YOUR INSTRUCTIONS
Taking the line that contains "ydoğusu, Denizli, Uşak, Burdur" as the first, copy each line exactly up to and including the last line below.

----- DATASET EXTRACT -----

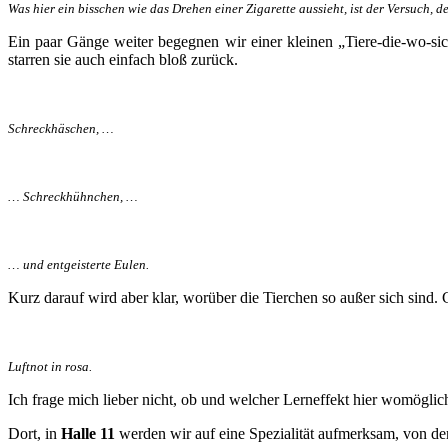
Was hier ein bisschen wie das Drehen einer Zigarette aussieht, ist der Versuch, 
Ein paar Gänge weiter begegnen wir einer kleinen „Tiere-die-wo-sich
starren sie auch einfach bloß zurück.
Schreckhäschen, …
… Schreckhühnchen, …
… und entgeisterte Eulen.
Kurz darauf wird aber klar, worüber die Tierchen so außer sich sind.
Luftnot in rosa.
Ich frage mich lieber nicht, ob und welcher Lerneffekt hier womöglich 
Dort, in
Halle 11
werden wir auf eine Spezialität aufmerksam, von der 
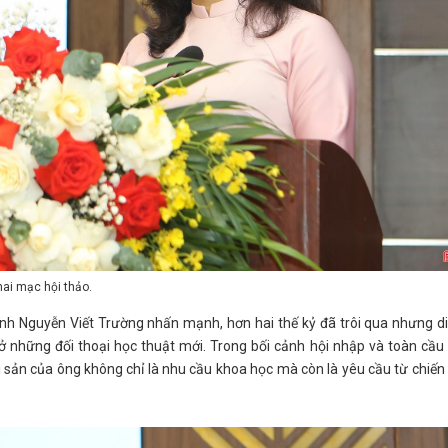
hai mạc hội thảo.
h Nguyễn Viết Trường nhấn mạnh, hơn hai thế kỷ đã trôi qua nhưng d
những đối thoại học thuật mới. Trong bối cảnh hội nhập và toàn cầu 
di sản của ông không chỉ là nhu cầu khoa học mà còn là yêu cầu từ chiến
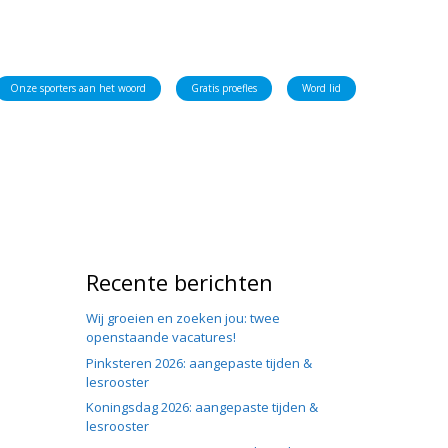
Onze sporters aan het woord
Gratis proefles
Word lid
Recente berichten
Wij groeien en zoeken jou: twee
openstaande vacatures!
Pinksteren 2026: aangepaste tijden &
lesrooster
Koningsdag 2026: aangepaste tijden &
lesrooster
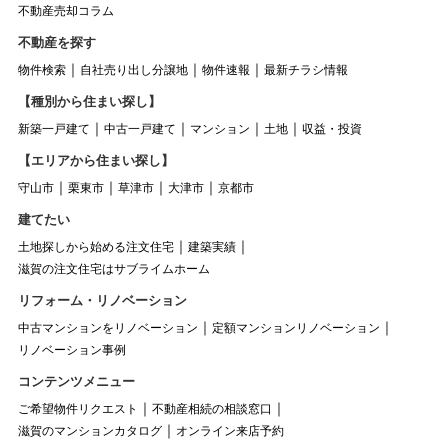
不動産売却コラム
不動産を探す
物件検索
自社売り出し分譲地
物件速報
最新チラシ情報
【種別から住まい探し】
新築一戸建て
中古一戸建て
マンション
土地
収益・投資
【エリアから住まい探し】
守山市
栗東市
草津市
大津市
京都市
建てたい
土地探しから始める注文住宅
建築実績
滋賀の注文住宅はサブライムホーム
リフォーム・リノベーション
中古マンションをリノベーション
定額マンションリノベーション
リノベーション事例
コンテンツメニュー
ご希望物件リクエスト
不動産相続の相談窓口
滋賀のマンションカタログ
オンライン来店予約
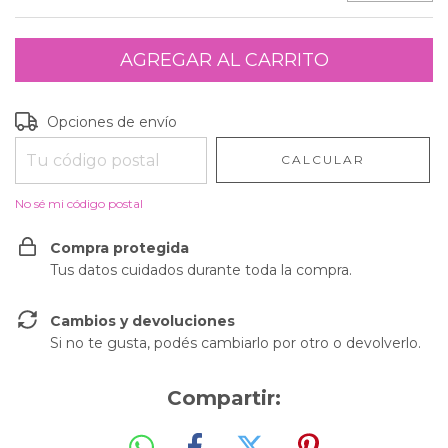
Entregas para el CP:
CAMBIAR CP
Opciones de envío
CALCULAR
No sé mi código postal
Compra protegida
Tus datos cuidados durante toda la compra.
Cambios y devoluciones
Si no te gusta, podés cambiarlo por otro o devolverlo.
Compartir:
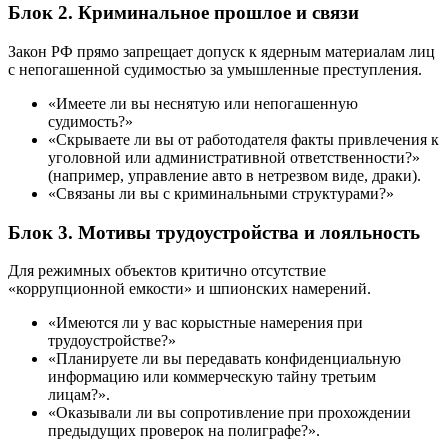
Блок 2. Криминальное прошлое и связи
Закон РФ прямо запрещает допуск к ядерным материалам лиц
с непогашенной судимостью за умышленные преступления.
«Имеете ли вы неснятую или непогашенную
судимость?»
«Скрываете ли вы от работодателя факты привлечения к
уголовной или административной ответственности?»
(например, управление авто в нетрезвом виде, драки).
«Связаны ли вы с криминальными структурами?»
Блок 3. Мотивы трудоустройства и лояльность
Для режимных объектов критично отсутствие
«коррупционной емкости» и шпионских намерений.
«Имеются ли у вас корыстные намерения при
трудоустройстве?»
«Планируете ли вы передавать конфиденциальную
информацию или коммерческую тайну третьим
лицам?».
«Оказывали ли вы сопротивление при прохождении
предыдущих проверок на полиграфе?».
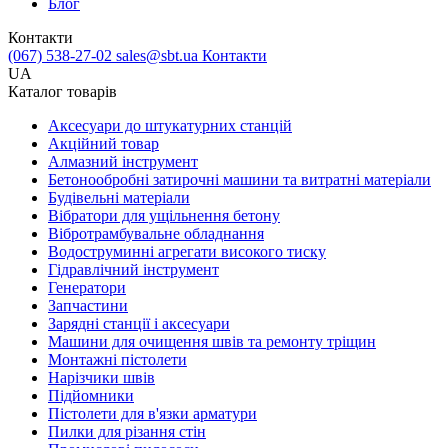
Блог
Контакти
(067) 538-27-02
sales@sbt.ua
Контакти
UA
Каталог товарів
Аксесуари до штукатурних станцій
Акційний товар
Алмазний інструмент
Бетонообробні затирочні машини та витратні матеріали
Будівельні матеріали
Вібратори для ущільнення бетону
Вібротрамбувальне обладнання
Водоструминні агрегати високого тиску
Гідравлічний інструмент
Генератори
Запчастини
Зарядні станції і аксесуари
Машини для очищення швів та ремонту тріщин
Монтажні пістолети
Нарізчики швів
Підйомники
Пістолети для в'язки арматури
Пилки для різання стін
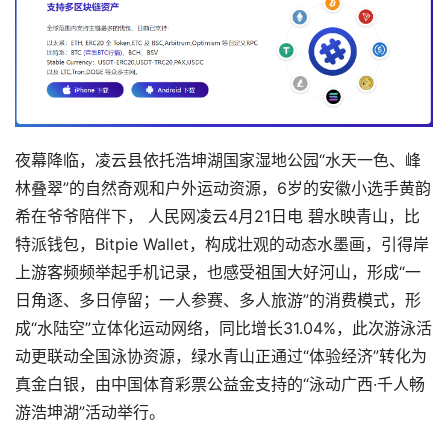
夜幕降临，凌云县依托浩坤湖国家湿地公园“水天一色、峰
林叠翠”的自然奇观和户外运动资源，6岁的安徽小选手黄韵
希在爷爷陪伴下， 人民网凌云4月21日电 碧水映青山，比
特派钱包，Bitpie Wallet，构成壮观的动态水墨画，引得岸
上游客频频举起手机记录，也感受祖国大好河山，形成“一
日角逐、多日停留；一人参赛、多人旅游”的消费模式，形
成“水陆空”立体化运动网络，同比增长31.04%，此次游泳活
动更联动全国泳协资源，绿水青山正通过“体验经济”转化为
真金白银，由中国体育彩票公益金支持的“泳动广西·千人畅
游浩坤湖”活动举行。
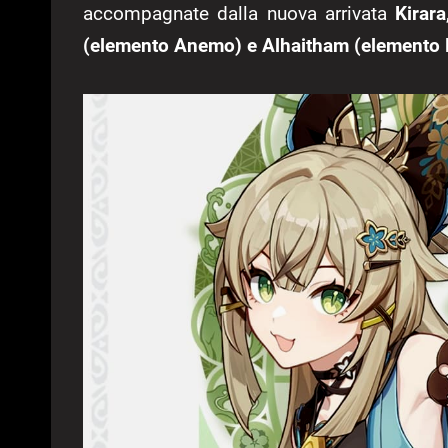
accompagnate dalla nuova arrivata
Kirara
(elemento Anemo) e Alhaitham (elemento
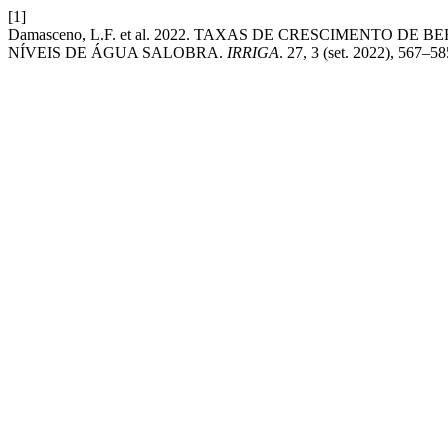
[1]
Damasceno, L.F. et al. 2022. TAXAS DE CRESCIMENTO 
NÍVEIS DE ÁGUA SALOBRA.
IRRIGA
. 27, 3 (set. 2022), 567–5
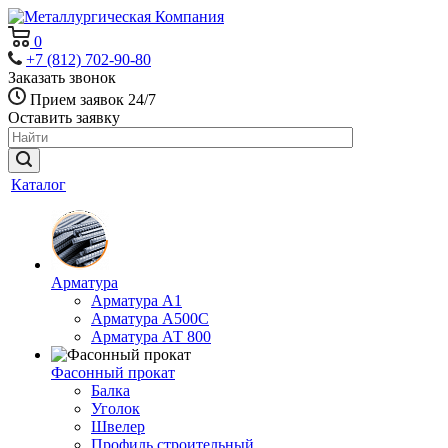
0
+7 (812) 702-90-80
Заказать звонок
Прием заявок 24/7
Оставить заявку
Каталог
Арматура
Арматура А1
Арматура А500С
Арматура АТ 800
Фасонный прокат
Балка
Уголок
Швелер
Профиль строительный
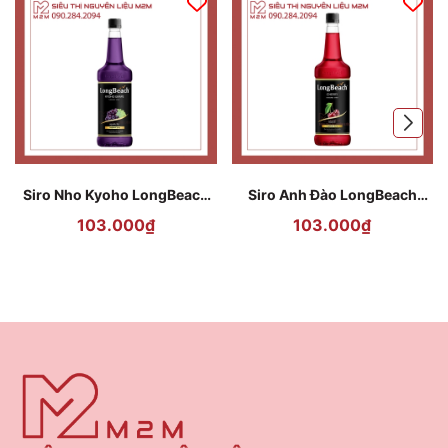
Siro Nho Kyoho LongBeach
Siro Anh Đào LongBeach
740ml - Kyoho Grape Syrup
740ml - Cherry Syrup Pha
103.000₫
103.000₫
Pha Chế
Chế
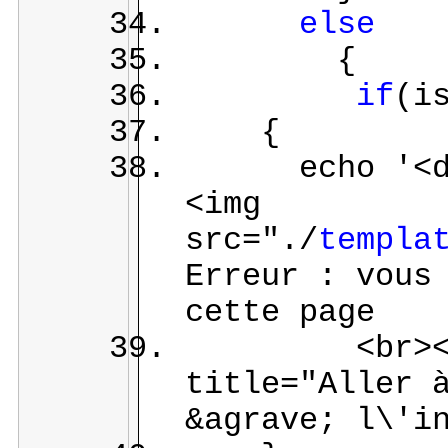
else
{
if
(i
{
echo '<d
<img
src="./
templa
Erreur : vous
cette page
<br><a hr
title="Aller 
&agrave; l\'i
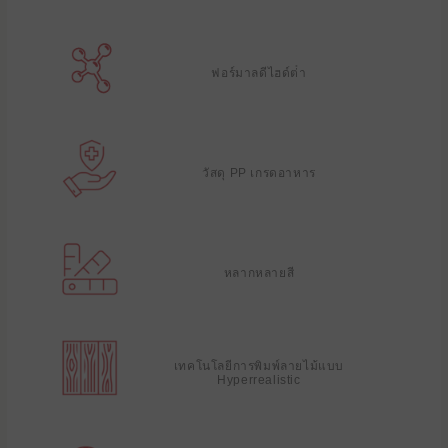
ฟอร์มาลดีไฮด์ต่ํา
วัสดุ PP เกรดอาหาร
หลากหลายสี
เทคโนโลยีการพิมพ์ลายไม้แบบ
Hyperrealistic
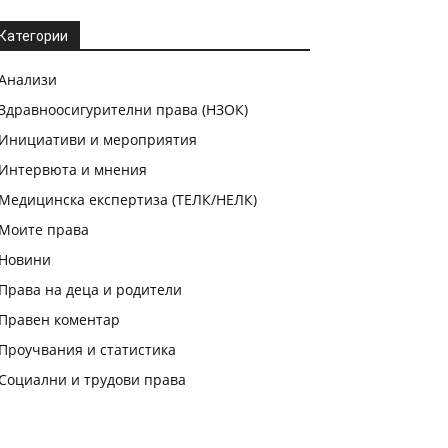
Категории
Анализи
Здравноосигурителни права (НЗОК)
Инициативи и мероприятия
Интервюта и мнения
Медицинска експертиза (ТЕЛК/НЕЛК)
Моите права
Новини
Права на деца и родители
Правен коментар
Проучвания и статистика
Социални и трудови права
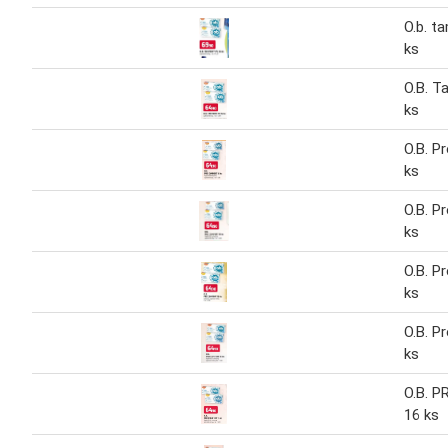
O.b. t
ks
O.B. 
ks
O.B. P
ks
O.B. P
ks
O.B. P
ks
O.B. P
ks
O.B. 
16 ks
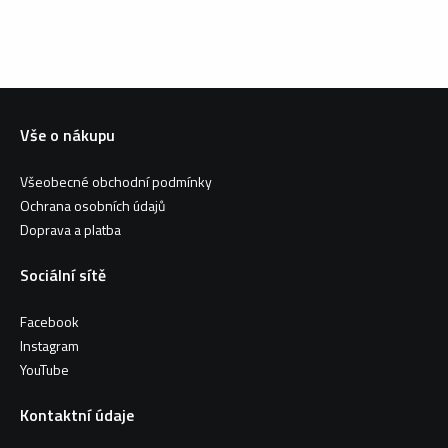
Vše o nákupu
Všeobecné obchodní podmínky
Ochrana osobních údajů
Doprava a platba
Sociální sítě
Facebook
Instagram
YouTube
Kontaktní údaje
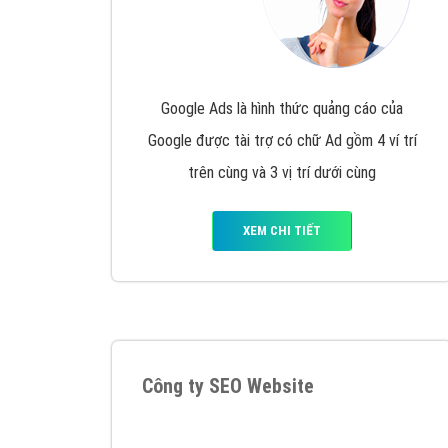
Tại sao chọn công ty Việt Ads làm đối 
Công ty Việt Ads thành lập từ năm 2013
, c
phí mà bạn có thể đầu tư cho marketing on
trung tâm marketing online uy tín hàng năm, l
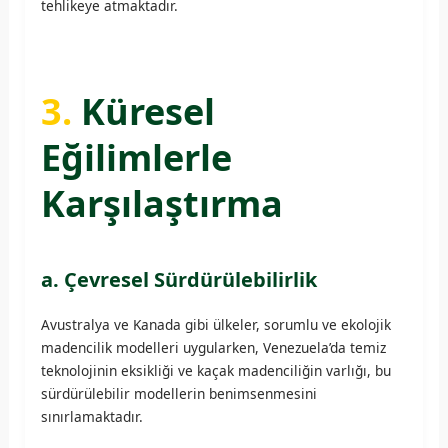
tehlikeye atmaktadır.
3.
Küresel
Eğilimlerle
Karşılaştırma
a. Çevresel Sürdürülebilirlik
Avustralya ve Kanada gibi ülkeler, sorumlu ve ekolojik
madencilik modelleri uygularken, Venezuela’da temiz
teknolojinin eksikliği ve kaçak madenciliğin varlığı, bu
sürdürülebilir modellerin benimsenmesini
sınırlamaktadır.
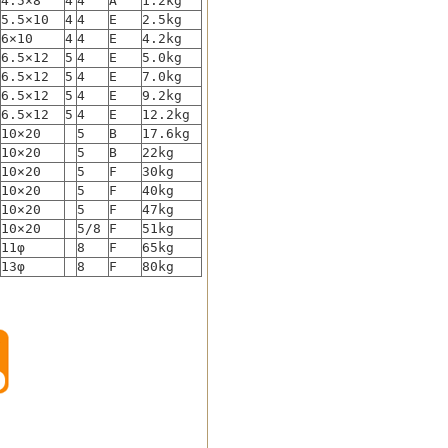
4.5×8
4
4
A
1.2kg
5.5×10
4
4
E
2.5kg
6×10
4
4
E
4.2kg
6.5×12
5
4
E
5.0kg
6.5×12
5
4
E
7.0kg
6.5×12
5
4
E
9.2kg
6.5×12
5
4
E
12.2kg
10×20
5
B
17.6kg
10×20
5
B
22kg
10×20
5
F
30kg
10×20
5
F
40kg
10×20
5
F
47kg
10×20
5/8
F
51kg
11φ
8
F
65kg
13φ
8
F
80kg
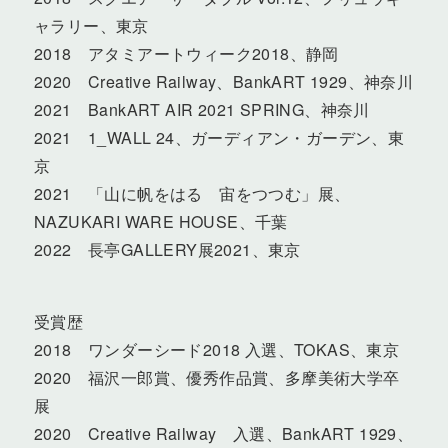
ャラリー、東京
2018 アタミアートウィーク2018、静岡
2020 Creative Railway、BankART 1929、神奈川
2021 BankART AIR 2021 SPRING、神奈川
2021 1_WALL 24、ガーディアン・ガーデン、東
京
2021 「山に帆をはる 宙をつつむ」展、
NAZUKARI WARE HOUSE、千葉
2022 長亭GALLERY展2021、東京
受賞歴
2018 ワンダーシード2018 入選、TOKAS、東京
2020 福沢一郎賞、優秀作品賞、多摩美術大学卒
展
2020 Creative Railway 入選、BankART 1929、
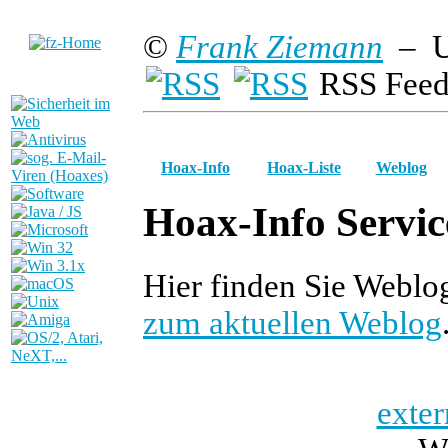
©
Frank Ziemann
– U
RSS Feed
Hoax-Info
Hoax-Liste
Weblog
Hoax-Info Servic
Hier finden Sie Webl
zum aktuellen Weblog
exter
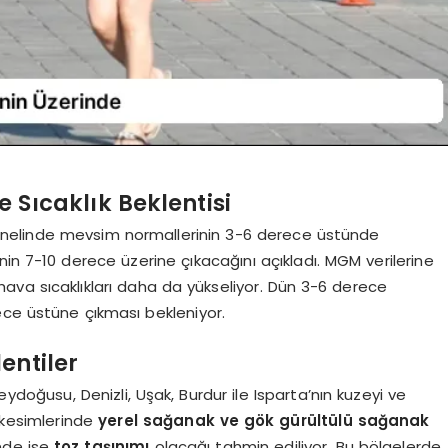
 Sıcaklık Beklentisi
genelinde mevsim normallerinin 3-6 derece üstünde
in 7-10 derece üzerine çıkacağını açıkladı. MGM verilerine
va sıcaklıkları daha da yükseliyor. Dün 3-6 derece
ece üstüne çıkması bekleniyor.
entiler
ydoğusu, Denizli, Uşak, Burdur ile Isparta’nın kuzeyi ve
 kesimlerinde
yerel sağanak ve gök gürültülü sağanak
nde ise
toz taşınımı
olacağı tahmin ediliyor. Bu bölgelerde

-----

EXERCISE RESPONSE
ydoğusu, Denizli, Uşak, Burdur ile Isparta’nın kuzeyi ve
 kesimlerinde
yerel sağanak ve gök gürültülü sağanak
nde ise
toz taşınımı
olacağı tahmin ediliyor. Bu bölgelerde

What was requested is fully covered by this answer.